> _ACTION ITEM_:
Every line with "cluster" in it should be copied from the data.

○ ○ ○ ○ ○ ○ ○

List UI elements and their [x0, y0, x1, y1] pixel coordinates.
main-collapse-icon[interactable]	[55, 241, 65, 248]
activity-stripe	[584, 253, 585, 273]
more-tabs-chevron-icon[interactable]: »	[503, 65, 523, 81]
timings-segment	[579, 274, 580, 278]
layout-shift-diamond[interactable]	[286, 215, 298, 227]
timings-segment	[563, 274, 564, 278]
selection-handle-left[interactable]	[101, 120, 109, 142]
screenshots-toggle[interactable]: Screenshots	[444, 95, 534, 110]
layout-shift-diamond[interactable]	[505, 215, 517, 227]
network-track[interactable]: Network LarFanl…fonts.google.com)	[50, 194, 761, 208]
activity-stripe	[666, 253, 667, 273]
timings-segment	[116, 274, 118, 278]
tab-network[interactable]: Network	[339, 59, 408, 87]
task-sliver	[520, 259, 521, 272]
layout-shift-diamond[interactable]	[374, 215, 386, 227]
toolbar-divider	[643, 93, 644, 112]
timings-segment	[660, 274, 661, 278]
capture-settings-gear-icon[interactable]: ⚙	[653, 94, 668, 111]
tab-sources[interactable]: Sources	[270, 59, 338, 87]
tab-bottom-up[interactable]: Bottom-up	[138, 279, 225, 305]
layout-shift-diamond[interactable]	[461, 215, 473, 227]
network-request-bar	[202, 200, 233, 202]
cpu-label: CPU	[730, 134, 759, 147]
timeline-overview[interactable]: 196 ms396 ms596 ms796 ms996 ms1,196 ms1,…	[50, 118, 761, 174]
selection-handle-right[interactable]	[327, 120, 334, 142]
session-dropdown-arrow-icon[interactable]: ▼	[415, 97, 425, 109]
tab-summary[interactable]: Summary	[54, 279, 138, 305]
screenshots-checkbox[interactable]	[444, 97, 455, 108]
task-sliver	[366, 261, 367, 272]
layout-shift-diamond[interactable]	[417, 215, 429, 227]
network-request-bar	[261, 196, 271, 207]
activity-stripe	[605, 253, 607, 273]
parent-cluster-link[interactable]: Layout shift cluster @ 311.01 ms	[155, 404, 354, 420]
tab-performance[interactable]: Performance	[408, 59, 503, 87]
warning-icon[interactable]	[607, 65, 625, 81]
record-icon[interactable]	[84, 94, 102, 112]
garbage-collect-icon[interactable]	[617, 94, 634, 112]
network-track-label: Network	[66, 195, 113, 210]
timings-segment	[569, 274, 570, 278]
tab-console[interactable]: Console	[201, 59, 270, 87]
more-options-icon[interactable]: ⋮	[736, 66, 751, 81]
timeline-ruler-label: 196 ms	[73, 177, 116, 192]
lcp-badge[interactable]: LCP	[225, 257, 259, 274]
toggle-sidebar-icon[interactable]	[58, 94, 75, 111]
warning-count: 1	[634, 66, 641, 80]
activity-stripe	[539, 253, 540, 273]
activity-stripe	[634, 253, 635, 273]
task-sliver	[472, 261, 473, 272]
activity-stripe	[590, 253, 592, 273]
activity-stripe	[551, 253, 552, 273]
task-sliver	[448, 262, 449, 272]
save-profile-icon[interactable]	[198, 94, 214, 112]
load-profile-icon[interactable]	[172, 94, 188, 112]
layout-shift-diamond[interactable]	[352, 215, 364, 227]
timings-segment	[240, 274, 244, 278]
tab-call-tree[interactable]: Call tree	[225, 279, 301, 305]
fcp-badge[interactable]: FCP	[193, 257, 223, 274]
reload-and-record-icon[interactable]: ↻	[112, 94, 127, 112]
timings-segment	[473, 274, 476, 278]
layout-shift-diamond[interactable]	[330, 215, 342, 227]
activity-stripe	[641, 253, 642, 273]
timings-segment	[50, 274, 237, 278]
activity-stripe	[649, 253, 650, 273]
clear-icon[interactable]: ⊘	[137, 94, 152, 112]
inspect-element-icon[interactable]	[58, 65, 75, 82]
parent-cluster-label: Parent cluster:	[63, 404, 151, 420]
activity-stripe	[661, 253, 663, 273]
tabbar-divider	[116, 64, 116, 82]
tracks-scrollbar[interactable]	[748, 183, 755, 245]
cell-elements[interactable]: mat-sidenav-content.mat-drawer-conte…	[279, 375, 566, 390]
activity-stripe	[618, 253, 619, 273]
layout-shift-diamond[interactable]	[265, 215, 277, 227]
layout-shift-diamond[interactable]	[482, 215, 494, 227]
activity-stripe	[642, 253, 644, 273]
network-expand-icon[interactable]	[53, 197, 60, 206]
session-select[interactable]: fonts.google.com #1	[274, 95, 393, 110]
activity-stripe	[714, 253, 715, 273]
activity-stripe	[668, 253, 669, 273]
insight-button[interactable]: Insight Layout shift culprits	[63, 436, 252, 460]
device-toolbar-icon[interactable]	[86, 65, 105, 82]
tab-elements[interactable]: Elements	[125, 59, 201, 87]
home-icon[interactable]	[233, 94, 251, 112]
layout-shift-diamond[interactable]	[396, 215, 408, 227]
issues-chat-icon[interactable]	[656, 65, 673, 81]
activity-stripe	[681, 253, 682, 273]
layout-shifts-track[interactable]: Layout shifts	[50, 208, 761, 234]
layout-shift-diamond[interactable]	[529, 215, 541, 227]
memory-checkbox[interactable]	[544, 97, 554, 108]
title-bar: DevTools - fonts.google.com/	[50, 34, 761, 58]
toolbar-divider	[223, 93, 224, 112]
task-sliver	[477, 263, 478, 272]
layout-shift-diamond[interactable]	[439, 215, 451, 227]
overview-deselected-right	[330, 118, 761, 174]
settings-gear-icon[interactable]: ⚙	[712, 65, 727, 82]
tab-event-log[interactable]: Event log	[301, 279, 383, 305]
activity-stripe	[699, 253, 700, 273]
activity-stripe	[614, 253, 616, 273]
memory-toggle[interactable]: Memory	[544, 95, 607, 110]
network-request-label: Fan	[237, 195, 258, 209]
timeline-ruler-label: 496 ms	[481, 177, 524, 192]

○ ○ ○ ○ ○ ○ ○

> _ANSWER SECTION_:
parent-cluster-link[interactable]: Layout shift cluster @ 311.01 ms	[155, 404, 354, 420]
parent-cluster-label: Parent cluster:	[63, 404, 151, 420]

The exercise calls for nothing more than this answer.